Una día más en la atareada semana para Florencia Niski. Tras terminar su primer entrenamiento de la jornada nos recibió en el lugar donde todo comenzó: Gabriel Pereira y Cipriano Payán. Cuando llegó por primera vez a ese punto de la capital con ocho años jamás pensó estar viviendo lo que le está sucediendo en su vida. La “nueva normalidad” no la limita en nada porque su normalidad siempre fue de corridas, de ir y venir de entrenamiento a entrenamiento con el objetivo siempre de seguir mejorando y ser la mejor en todo. En un abrir y cerrar de ojos, ella y su bolso lleno de sueños e ilusiones parten al viejo continente producto de su constancia y su talento.

El plantel completo sale del club y ahí estábamos nosotros. Ágil como en la cancha, se alista y nos invita a pasar a Bohemios. Antes, las bromas de sus compañeras: “bua, ¿otra vez?, ¡contá quien es la mejor compañera!, ¡pará un poco Florencia!”. Es que así pasó la semana, se dio a conocer su pase y el ámbito basquetbolístico hablaba de ella, aquella gurisa que encandiló y condujo a Bohemios al título en las finales de la Liga de 2018. Sonrisa de oreja a oreja, la pelota en mano y el gimnasio donde todo comenzó era el lugar exacto para hablar de lo que fue, de lo que es y de lo que vendrá en su vida.

Como suele pasar en toda familia de deportistas, los comienzos surgen por influencia de los cercanos: "yo arranqué porque mi hermano jugaba en Bohemios". La inquieta niña que vivía entre deporte y deporte terminó en la naranja porque "esto me atrapó". Antes pasó por hándbol, ajedrez, fútbol mixto y femenino, karate y hasta tenis "donde realmente era buena".

Hoy vive y respira básquet. Todo es color de rosa y jamás se imaginó haber logrado lo conseguido hasta el momento porque comenzó en esto "por diversión". Los años fueron pasando y a los quince tomó la decisión más importante de su vida: "me dediqué más porque soñaba con ser profesional".

Sus inicios en la escuelita junto a Pablo Protto y Santiago Gómez fueron el comienzo de esta corta pero proyectada carrera, que fue conjunta a otro proyecto interensantísimo que tiene nuestro deporte: Santiago Vescovi. Bohemios es su casa y al hacer deporte es cuando se siente más cómoda. Mucho cambió desde aquella niña que debutó en pre-mini: "yo veía al básquet como un deporte donde pasaba bien y hoy lo veo como forma y estilo de vida. Me levanto y duermo pensando en él".

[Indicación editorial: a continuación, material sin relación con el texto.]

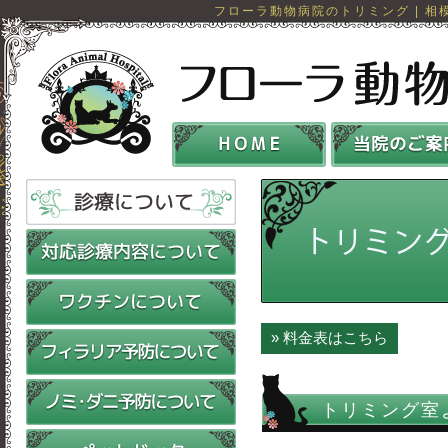
フローラ動物病院のトリミング | 相模
» 料金表はこちら
トリミング室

El haber arrancado jugado con varones la ayudó y la convirtió en lo que es hoy: "te da otro roce, otro tipo de juego". Pasó al femenino y la diferencia en el rectángulo de juego ya se notaba: "te das cuenta que mujer jugó con varones y cuál no. A mi no me importaba nada, iba al choque".

La cuarentena le afectó para bien en materia deportiva: "entreno más que antes, tengo más tiempo". El liceo matinal fue cambiado por una serie de entrenamiento "con el técnico de Defensor, voy con Tabaré Papariello luego del almuerzo y termino en el club". El básquetbol como forma de vivir y pensar no opaca lo tan importante que es el estudio: "me va bien y voy a hacer sexto de medicina a través de un programa llamado "uruguayos por el mundo". Tengo que ir al consulado más cercano y rendir. La idea es terminar en agosto porque ahí comienza la facultad".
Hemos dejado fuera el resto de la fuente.